The status of the prairie species have been a concern for a decade. In October, Fish and Wildlife proposed the Endangered Species Act listing for the Taylor’s Checkerspot butterfly, which was determined to be in danger of becoming extinct, and the streaked horned lark, which is threatened with extinction.
The three species live in South Sound prairie lands. Only about 10 percent of the original prairie remains undeveloped; less than 3 percent of that 10 percent is considered high-quality habitat.
Land-use restrictions caused by the pocket gopher and the streaked horned lark would be less severe because both are potentially being listed as “threatened” instead of “endangered.”

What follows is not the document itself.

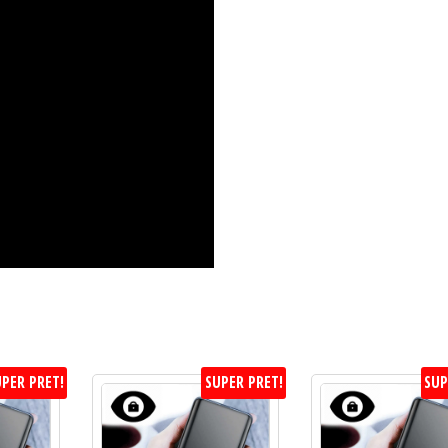
PER PRET!
SUPER PRET!
SUP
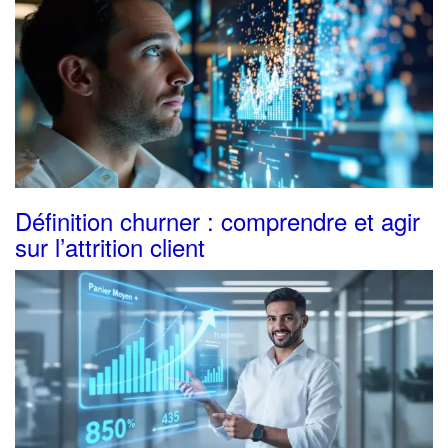
Définition churner : comprendre et agir
sur l’attrition client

Because of that distinction, part of the listing proposal includes exemptions for small residential land owners and their property. Any use of the property that would not otherwise require a permit would not require a permit from the Endangered Species Act, under the proposed exemption.
But the possible listings not only pertain to Thurston and Pierce county property owners; they also could affect Lewis-McChord.
Much of the base training ground is on prairie lands. Ken Berg of the U.S. Fish and Wildlife Service said the staff at JBLM has been planning for the possible endangered species listing for a decade.
Not being able to train on the prairie could mean soldiers at the base would have to go elsewhere, Berg said.
“If they can’t train at Fort Lewis, they will have to go somewhere else, and that will probably be out of the state. … None of us want that,” Berg said. “They can’t do it alone; they need help from their neighbors, and their neighbors are Pierce and Thurston counties and the cities inside those counties because they have a shared responsibility for the prairies.”
Pocket gophers are burrowing animals that build tunnels used as habitat by other critters, including squirrels, toads, snakes and frogs. They grow to about 11 inches long and serve as prey for snakes, owls, weasels and hawks.
There is a 60-day public comment period on the proposed listing. Submit comments on the Federal Registry’s website at www.regulations.gov.